Singapore’s real GDP grew 4.9% in 2011 but the government expects growth to slow to 1% to 3% in 2012. Foreign investments, combined with investments through Singapore government-linked corporations (GLCs), underpin Singapore’s open, heavily trade-dependent economy. The World Bank Report “Doing Business 2011” cited Singapore as the world’s easiest place to do business. The World Economic Forum Global Competitiveness Report 2011 – 2012 ranks Singapore as the world’s second most competitive country and having the best protection of intellectual property.
In 2011, Singapore was the 11th largest export market and 15th largest trading partner of the United States. The U.S. is the number two supplier of Singapore’s total imports just behind Malaysia. Singapore’s other top import sources include China, Japan, Taiwan, Indonesia, South Korea, Saudi Arabia, India and United Arab Emirates. The U.S. and Singapore signed a Free Trade Agreement (FTA) in May 2003 that went into effect January 1, 2004. During the first eight years of the U.S.-Singapore FTA, two-way trade increased 59.1% and U.S. exports by 89.4%.

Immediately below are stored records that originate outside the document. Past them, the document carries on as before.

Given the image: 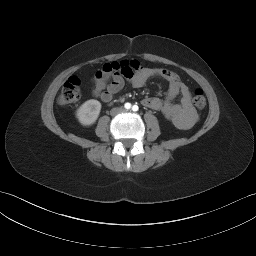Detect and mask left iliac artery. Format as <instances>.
<instances>
[{
	"label": "left iliac artery",
	"instance_id": "1",
	"mask_svg": "<svg viewBox=\"0 0 256 256\" xmlns=\"http://www.w3.org/2000/svg\"><path fill=\"white\" fill-rule=\"evenodd\" d=\"M138 109H139V107H138L137 105H134V106L132 107V110H133V111H138Z\"/></svg>",
	"mask_w": 256,
	"mask_h": 256
}]
</instances>
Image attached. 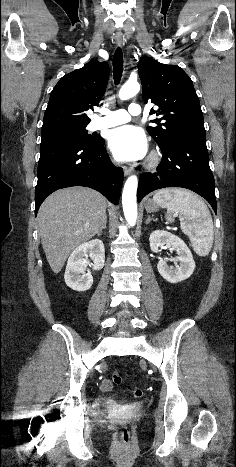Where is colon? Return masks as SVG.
<instances>
[{
  "mask_svg": "<svg viewBox=\"0 0 236 467\" xmlns=\"http://www.w3.org/2000/svg\"><path fill=\"white\" fill-rule=\"evenodd\" d=\"M113 381L115 384L117 385H120L123 383V379L122 377L120 376V374L118 372H114L113 373ZM127 389L131 392V394L135 397V398H140L142 397L143 395V391L141 388L139 387H132V386H127ZM120 439L123 443L127 444L131 441V433L129 431V429L126 427V426H123L121 429H120Z\"/></svg>",
  "mask_w": 236,
  "mask_h": 467,
  "instance_id": "1",
  "label": "colon"
}]
</instances>
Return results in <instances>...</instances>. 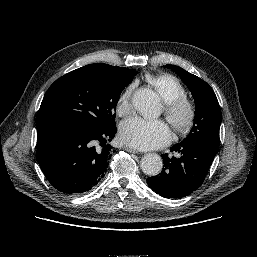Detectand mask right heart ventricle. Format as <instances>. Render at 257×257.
Masks as SVG:
<instances>
[{"mask_svg": "<svg viewBox=\"0 0 257 257\" xmlns=\"http://www.w3.org/2000/svg\"><path fill=\"white\" fill-rule=\"evenodd\" d=\"M146 81L157 91L164 102H170L185 96L180 81L170 74L146 75Z\"/></svg>", "mask_w": 257, "mask_h": 257, "instance_id": "obj_1", "label": "right heart ventricle"}]
</instances>
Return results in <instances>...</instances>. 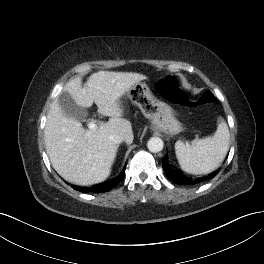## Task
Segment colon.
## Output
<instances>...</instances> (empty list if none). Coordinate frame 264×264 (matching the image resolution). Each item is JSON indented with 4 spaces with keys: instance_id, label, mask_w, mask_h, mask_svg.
I'll list each match as a JSON object with an SVG mask.
<instances>
[{
    "instance_id": "1",
    "label": "colon",
    "mask_w": 264,
    "mask_h": 264,
    "mask_svg": "<svg viewBox=\"0 0 264 264\" xmlns=\"http://www.w3.org/2000/svg\"><path fill=\"white\" fill-rule=\"evenodd\" d=\"M158 90L166 99L187 107L207 105L214 100V95L210 91H205L196 99L190 98L181 88L179 80L173 75L163 77L159 81Z\"/></svg>"
}]
</instances>
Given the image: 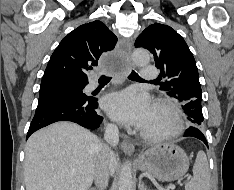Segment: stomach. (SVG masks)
Segmentation results:
<instances>
[{
  "mask_svg": "<svg viewBox=\"0 0 234 190\" xmlns=\"http://www.w3.org/2000/svg\"><path fill=\"white\" fill-rule=\"evenodd\" d=\"M137 166L159 181H174L183 177L188 171L189 158L178 145L160 143L141 153Z\"/></svg>",
  "mask_w": 234,
  "mask_h": 190,
  "instance_id": "0dacf381",
  "label": "stomach"
}]
</instances>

Singapore offers excellent opportunities for U.S. companies to sell their products and services as the country is virtually a free port. However, doing business in Singapore is not without some challenges. The open economy attracts suppliers from throughout the world providing tough competition and reducing margins. Singapore is also seeing increased business costs, mostly in rentals and a tightening labor market. In response to the concerns voiced by the indigenous population, the government has made a decision to tighten the inflow of foreign workers and has accepted the policy will result in slower growth for the country.
Despite its liberal trading regime, foreign companies face barriers in certain service sectors such as pay TV, basic telecommunications, audiovisual and media services, legal services, banking and education.
Singapore is a major trading hub, importing and exporting all kinds of products from consumer goods to high technology and industrial goods for re-export to third countries. U.S. companies will find attractive market opportunities in the following best prospects sectors: electronics, oil and gas equipment, aircraft and parts, pollution control equipment, medical devices, laboratory and scientific instruments, computer hardware and software, telecommunication equipment, university education services and franchises.
The Singapore government and private industry are expected to invest in several major projects including:
$600 million to carry out 20 drainage improvement projects over five years to achieve a higher level of flood protection;
Construction of US$1 billion LNG terminal that will start operations in mid 2013;
Construction of a US$530 million underground oil storage facility;
Construction of several public hospitals and medical centers scheduled to be ready by 2014, 2015 and 2018;
Private medical groups will spend more than $270 million to build, expand and upgrade their healthcare facilities;
Construction of new Mass Rapid Transit rail lines costing over US$30 billion that will increase Singapore’s subway network to 278km in 2020.
Many American exporters use agents or distributors to serve the Singapore market and other markets in Southeast Asia. Finding prospective partners presents no problem.
Singapore firms are aggressive when it comes to representing new products and usually respond enthusiastically to new opportunities. In addition, most Singaporean companies are open to joint venture proposals, and many are interested in manufacturing under license.
Price, quality and service are the main selling factors in Singapore. Prospective exporters to Singapore should be aware that competition is strong and that buyers expect good after-sales service. Selling techniques vary according to the industry and product, but are comparable to the techniques used in any other sophisticated market. It is also important for U.S. firms to visit their representatives and maintain a good relationship with them.